Location
- Country: Australia

Physical characteristics
- • location: below Pinnamutta-Murrawong Hill
- • elevation: 594 metres (1,949 ft)
- • location: confluence with Fitzroy River
- • elevation: 251 metres (823 ft)
- Length: 224 km (139 mi)
- • average: 711,000 ML/a (22.5 m^{3}/s; 796 cu ft/s)

= Hann River =

River in Western Australia

The Hann River is a river in the Kimberley region of Western Australia.

The traditional owners of the areas around the river are the Wurla.

It was named after the first European to explore the river, Frank Hann, who had seen it during his expedition to the region in 1898 and named it the Phillips River. It was renamed in 1900 by the Surveyor General H F Johnston to honour Hann; a Philips River already existed in the south of the state.

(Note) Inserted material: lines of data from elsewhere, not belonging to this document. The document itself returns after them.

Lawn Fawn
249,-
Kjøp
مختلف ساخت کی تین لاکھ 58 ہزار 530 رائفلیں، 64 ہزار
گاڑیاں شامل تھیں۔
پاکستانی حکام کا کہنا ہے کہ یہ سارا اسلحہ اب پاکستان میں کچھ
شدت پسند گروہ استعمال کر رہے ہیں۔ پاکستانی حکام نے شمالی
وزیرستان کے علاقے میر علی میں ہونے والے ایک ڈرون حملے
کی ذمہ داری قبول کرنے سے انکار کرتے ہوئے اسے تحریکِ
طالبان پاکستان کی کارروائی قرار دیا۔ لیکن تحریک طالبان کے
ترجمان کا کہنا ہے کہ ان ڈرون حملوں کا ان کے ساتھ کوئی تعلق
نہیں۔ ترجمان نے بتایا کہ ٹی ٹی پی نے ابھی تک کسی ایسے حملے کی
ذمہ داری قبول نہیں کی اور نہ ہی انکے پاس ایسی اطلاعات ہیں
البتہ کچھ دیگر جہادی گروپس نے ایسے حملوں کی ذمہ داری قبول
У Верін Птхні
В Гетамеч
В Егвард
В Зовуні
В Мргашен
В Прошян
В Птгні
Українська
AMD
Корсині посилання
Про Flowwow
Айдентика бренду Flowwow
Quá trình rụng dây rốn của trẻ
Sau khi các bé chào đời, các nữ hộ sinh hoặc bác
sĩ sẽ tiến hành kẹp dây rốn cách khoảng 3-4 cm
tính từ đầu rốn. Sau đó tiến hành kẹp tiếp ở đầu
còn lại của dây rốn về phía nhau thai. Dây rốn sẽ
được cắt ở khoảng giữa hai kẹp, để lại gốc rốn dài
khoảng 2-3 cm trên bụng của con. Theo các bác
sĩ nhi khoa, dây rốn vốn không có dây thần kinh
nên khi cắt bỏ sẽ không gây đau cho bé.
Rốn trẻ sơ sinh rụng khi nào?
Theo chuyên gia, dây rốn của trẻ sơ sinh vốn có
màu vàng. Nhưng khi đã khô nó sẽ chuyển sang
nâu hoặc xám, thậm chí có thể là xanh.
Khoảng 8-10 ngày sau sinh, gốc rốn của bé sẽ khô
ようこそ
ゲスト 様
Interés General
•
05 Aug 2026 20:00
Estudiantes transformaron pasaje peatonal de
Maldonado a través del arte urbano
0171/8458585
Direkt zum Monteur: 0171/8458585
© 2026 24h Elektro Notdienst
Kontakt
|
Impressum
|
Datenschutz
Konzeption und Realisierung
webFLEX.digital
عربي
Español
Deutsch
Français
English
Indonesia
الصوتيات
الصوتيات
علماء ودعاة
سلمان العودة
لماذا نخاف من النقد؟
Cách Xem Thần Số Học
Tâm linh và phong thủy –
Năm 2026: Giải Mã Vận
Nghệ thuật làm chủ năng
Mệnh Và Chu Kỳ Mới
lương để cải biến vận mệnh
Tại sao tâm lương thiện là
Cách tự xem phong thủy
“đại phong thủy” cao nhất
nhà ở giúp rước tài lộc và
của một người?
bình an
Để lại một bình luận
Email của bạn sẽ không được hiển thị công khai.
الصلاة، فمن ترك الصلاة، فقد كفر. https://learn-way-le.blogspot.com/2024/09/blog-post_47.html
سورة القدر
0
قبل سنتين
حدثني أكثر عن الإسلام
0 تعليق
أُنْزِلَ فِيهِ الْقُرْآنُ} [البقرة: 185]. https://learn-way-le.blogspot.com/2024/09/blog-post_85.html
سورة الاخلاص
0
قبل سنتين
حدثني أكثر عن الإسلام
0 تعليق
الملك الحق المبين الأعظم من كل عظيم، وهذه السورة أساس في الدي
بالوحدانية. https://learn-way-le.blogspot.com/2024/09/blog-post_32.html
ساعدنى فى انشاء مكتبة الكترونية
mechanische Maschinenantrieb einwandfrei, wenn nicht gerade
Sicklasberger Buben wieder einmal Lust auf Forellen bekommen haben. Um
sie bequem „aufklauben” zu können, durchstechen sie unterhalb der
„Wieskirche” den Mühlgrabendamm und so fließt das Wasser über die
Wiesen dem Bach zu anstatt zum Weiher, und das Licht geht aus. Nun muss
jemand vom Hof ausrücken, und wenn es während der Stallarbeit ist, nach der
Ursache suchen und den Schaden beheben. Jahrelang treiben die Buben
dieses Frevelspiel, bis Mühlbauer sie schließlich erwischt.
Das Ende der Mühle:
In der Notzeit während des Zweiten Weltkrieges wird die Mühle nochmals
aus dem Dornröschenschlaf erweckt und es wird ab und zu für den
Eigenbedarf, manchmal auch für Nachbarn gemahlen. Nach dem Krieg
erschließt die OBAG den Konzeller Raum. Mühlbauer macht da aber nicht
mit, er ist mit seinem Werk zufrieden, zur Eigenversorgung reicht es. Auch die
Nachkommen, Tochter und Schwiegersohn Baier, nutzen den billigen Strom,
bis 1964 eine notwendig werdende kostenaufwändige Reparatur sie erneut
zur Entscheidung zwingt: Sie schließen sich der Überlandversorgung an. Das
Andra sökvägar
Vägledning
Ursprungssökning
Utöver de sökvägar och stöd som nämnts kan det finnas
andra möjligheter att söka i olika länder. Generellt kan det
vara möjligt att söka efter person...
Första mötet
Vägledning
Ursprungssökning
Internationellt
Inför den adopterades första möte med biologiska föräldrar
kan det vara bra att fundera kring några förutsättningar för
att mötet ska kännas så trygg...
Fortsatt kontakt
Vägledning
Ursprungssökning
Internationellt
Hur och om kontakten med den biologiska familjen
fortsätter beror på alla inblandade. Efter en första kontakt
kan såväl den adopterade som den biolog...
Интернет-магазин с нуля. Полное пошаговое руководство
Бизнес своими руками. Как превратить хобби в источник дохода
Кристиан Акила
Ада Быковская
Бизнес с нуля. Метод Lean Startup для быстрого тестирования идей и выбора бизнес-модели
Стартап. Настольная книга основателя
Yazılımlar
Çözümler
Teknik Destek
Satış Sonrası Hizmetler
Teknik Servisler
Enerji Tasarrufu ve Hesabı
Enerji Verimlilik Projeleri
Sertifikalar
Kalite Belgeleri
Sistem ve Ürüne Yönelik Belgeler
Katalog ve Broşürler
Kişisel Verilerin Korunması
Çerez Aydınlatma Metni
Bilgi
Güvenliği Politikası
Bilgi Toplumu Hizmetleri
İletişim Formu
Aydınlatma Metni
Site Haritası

The river rises below Mount Lacy and Sir John Gorge and then flows in a southerly direction past Mount Elizabeth then crossing the Gibb River Road. The river then cuts through the Barnett Range and then passes through the Phillips Range via Moll Gorge and flows through the Talbot Range until it flows into the Fitzroy River, of which it is a tributary, near Pinnamutta-Murrawong Hill.

The Hann has 12 tributaries, including Traine River, Barnett River, Harris Creek, Bella Creek, Macnamara Creek, Crocodile Creek and Grey Mare Creek.

The river has the only known specimens of the grass-like Whiteochloa sp. Hann River, a threatened species of Poaceae, located along its course.

Fish such as the western rainbowfish, the Kimberley archerfish, Greenway's grunter and the false spotted gudgeon have all been found within the river system.